The following transformations show that this alternative conversion is correct. If the two's complement of a digit negative number and the suffix of, then the value is calculated as follows:

Here is the interpretation function, which determines the numerical value of a two's complement number. The second line results from the definition of a negative two's complement number, and the third from the conversion to the two's complement of the positive image, wherein the complement to be of. The fourth line then follows from the fact that the complementation as a subtraction from a one- length string () can be represented. The last line corresponds exactly to the alternative conversion rule and therefore shows its correctness.

Subtraction of the value range limit

The correctness of this method is readily apparent when one considers the order in which the numerical values ​​are distributed in the space of bit strings in a bit two's complement number:

That is, by subtracting the number of the limit value range is obtained with account the binary encoding of the two's complement.

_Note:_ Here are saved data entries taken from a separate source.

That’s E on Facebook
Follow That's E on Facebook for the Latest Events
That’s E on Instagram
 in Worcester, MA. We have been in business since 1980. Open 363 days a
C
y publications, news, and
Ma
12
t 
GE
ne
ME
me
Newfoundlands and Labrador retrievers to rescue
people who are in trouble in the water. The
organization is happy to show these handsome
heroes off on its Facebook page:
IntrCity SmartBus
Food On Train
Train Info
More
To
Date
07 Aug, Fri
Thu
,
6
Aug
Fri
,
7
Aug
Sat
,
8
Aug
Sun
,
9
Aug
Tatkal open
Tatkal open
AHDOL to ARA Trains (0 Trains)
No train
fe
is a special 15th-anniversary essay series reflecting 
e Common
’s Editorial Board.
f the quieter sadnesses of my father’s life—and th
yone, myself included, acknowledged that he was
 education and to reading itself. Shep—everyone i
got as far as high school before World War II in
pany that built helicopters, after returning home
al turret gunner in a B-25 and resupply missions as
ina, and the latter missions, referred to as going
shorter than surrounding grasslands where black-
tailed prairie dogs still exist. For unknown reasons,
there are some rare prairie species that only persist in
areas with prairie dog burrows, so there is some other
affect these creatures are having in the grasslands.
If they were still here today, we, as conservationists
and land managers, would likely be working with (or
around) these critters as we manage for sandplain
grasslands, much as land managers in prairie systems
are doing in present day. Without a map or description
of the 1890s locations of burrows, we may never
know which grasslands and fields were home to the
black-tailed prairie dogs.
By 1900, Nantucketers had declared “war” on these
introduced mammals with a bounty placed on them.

Two's complement representation for fixed -point numbers

The two's complement can also be applied to fixed-point numbers, so for example, fractional numbers can be represented as binary. Fixed-point numbers are used, inter alia in the field of digital signal processing. Fixed-point numbers are generally formed by shifting the decimal point, which is located at integers always right behind the last digit. Here, the comma point is not stored in the binary representation, but implicitly assumed his position as a fix, of which the name of the fixed-point representation is derived.

Thus, the above calculation rules, in principle, remain unchanged, only the values ​​change. To form a binary twos complement representation of all binary digits must be inverted and then the value of a quantization 2k added. While k is the position of the last displayable binary digit. In the above integers that would be the point k = 0, which must be added in the formation of Zweikomplements in whole numbers after inversion of the value 20 = 1. Is the decimal point moved, for example, two places to the left and includes the binary word, the two digits to the right of the decimal point would be k = -2, and so must the formation of the two 2-2 = 0.25 are added. ( Note: The decimal point can be located at fixed point numbers outside the representable range of values. )

An example will make this clearer: A binary number with five -bit word length has three integer digits and two decimal places. Thus, the range of values ​​can be represented -4 to 3.75 in steps of 0.25. The number 2.25 corresponds to the binary number 010.012. If now the two's made ​​of all the digits of the binary number are inverted and 2-2 = 0.25 is added, which results in 101.112 = -2.25.

Generalization to other value systems

Also in other important systems can represent integers without using a minus sign. But it has the problem here that the distinction between positive and negative numbers can be agreed more or less arbitrary.

If you limit yourself to - digit numbers to the base, then you can represent integers from 0 to. If one is a number in this area than the largest positive number fixed, then you can interpret any number larger than two's complement representation of the negative number.

The arithmetic operation of negation is carried out analogously as in base 2: Each digit is replaced by, and so the resulting number 1 is added.

For the base and the number of digits obtained for -1 this presentation:

• The numbers of 1, 001
• The negation of the columns gives 443
• Addition of 1 supplies 444

Thus, -1 is represented as 444. The addition 444 001 (base 5 and No. 3) gives 000 as the last transfer is eliminated.

If we take in this example, the largest positive number than 222 fixed (base 5, decimal, this number has the value 62 ), then 223 = -222 is the smallest negative number (decimal -62 ). Thus, the number range is from -62 to 62 in decimal.

For base 10 and No. 2 has 99 = -01 and 50 = -50, here you have so as to base 2 is another number next to 0, which coincides with its two's complement representation. This phenomenon occurs with any straight base.

Generalizing this notation further by allowing infinitely many digits, you get the opportunity to present p- adic integers.